◆ Records for the exercise

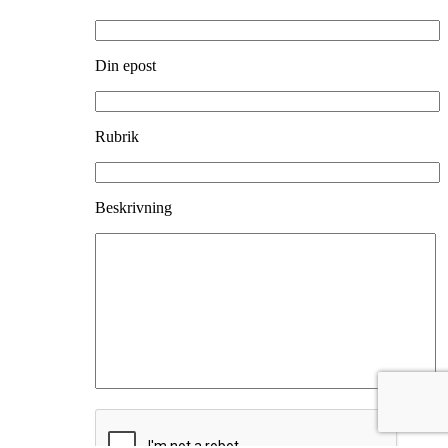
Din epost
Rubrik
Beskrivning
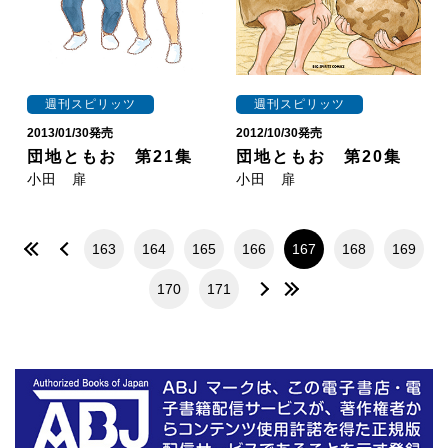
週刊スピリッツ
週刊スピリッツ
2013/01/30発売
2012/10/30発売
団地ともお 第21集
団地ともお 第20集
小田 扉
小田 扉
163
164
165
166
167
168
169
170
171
--
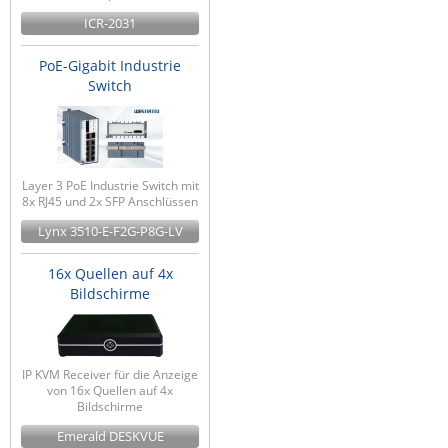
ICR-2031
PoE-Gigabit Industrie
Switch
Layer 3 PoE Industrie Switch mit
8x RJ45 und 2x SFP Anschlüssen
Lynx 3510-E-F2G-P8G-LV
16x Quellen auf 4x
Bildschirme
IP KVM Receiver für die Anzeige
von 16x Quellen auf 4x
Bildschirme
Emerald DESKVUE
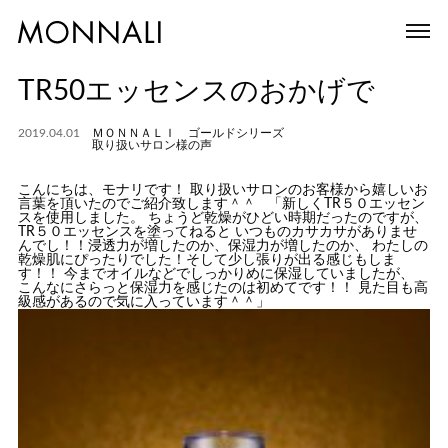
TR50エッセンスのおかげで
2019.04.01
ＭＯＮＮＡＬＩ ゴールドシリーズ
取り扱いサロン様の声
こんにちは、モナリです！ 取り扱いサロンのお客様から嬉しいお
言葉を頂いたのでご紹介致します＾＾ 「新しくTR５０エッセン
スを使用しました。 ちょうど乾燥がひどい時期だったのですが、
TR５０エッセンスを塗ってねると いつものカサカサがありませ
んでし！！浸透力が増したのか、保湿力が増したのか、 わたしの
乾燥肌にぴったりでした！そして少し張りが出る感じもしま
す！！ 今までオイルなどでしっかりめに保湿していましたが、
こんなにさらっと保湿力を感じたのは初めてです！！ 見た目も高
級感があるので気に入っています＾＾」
==
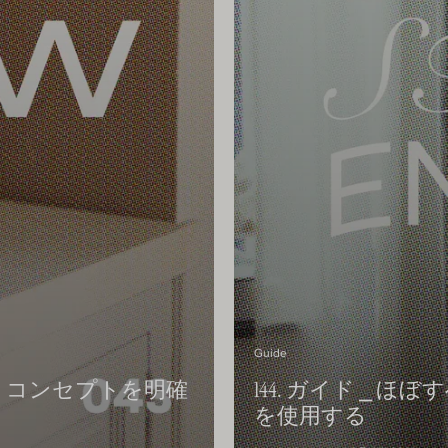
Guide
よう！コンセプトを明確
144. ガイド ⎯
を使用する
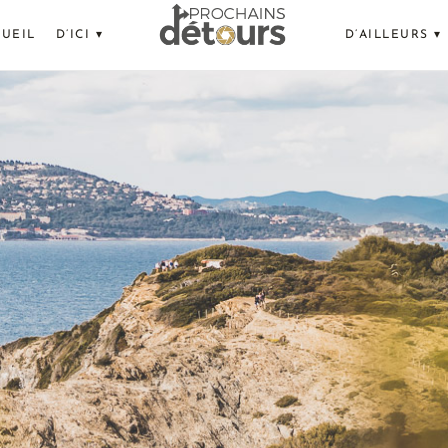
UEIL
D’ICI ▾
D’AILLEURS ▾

◆ What the task asks
Starting with the line that contains "PoE-Gigabit Industrie" and finishing with the line that contains "級感があるので気に入っています＾＾」", reproduce every line of the material above exactly, but not the pictures.

◆ Completed task
PoE-Gigabit Industrie
Switch
Layer 3 PoE Industrie Switch mit
8x RJ45 und 2x SFP Anschlüssen
Lynx 3510-E-F2G-P8G-LV
16x Quellen auf 4x
Bildschirme
IP KVM Receiver für die Anzeige
von 16x Quellen auf 4x
Bildschirme
Emerald DESKVUE
TR50エッセンスのおかげで
2019.04.01
ＭＯＮＮＡＬＩ ゴールドシリーズ
取り扱いサロン様の声
こんにちは、モナリです！ 取り扱いサロンのお客様から嬉しいお
言葉を頂いたのでご紹介致します＾＾ 「新しくTR５０エッセン
スを使用しました。 ちょうど乾燥がひどい時期だったのですが、
TR５０エッセンスを塗ってねると いつものカサカサがありませ
んでし！！浸透力が増したのか、保湿力が増したのか、 わたしの
乾燥肌にぴったりでした！そして少し張りが出る感じもしま
す！！ 今までオイルなどでしっかりめに保湿していましたが、
こんなにさらっと保湿力を感じたのは初めてです！！ 見た目も高
級感があるので気に入っています＾＾」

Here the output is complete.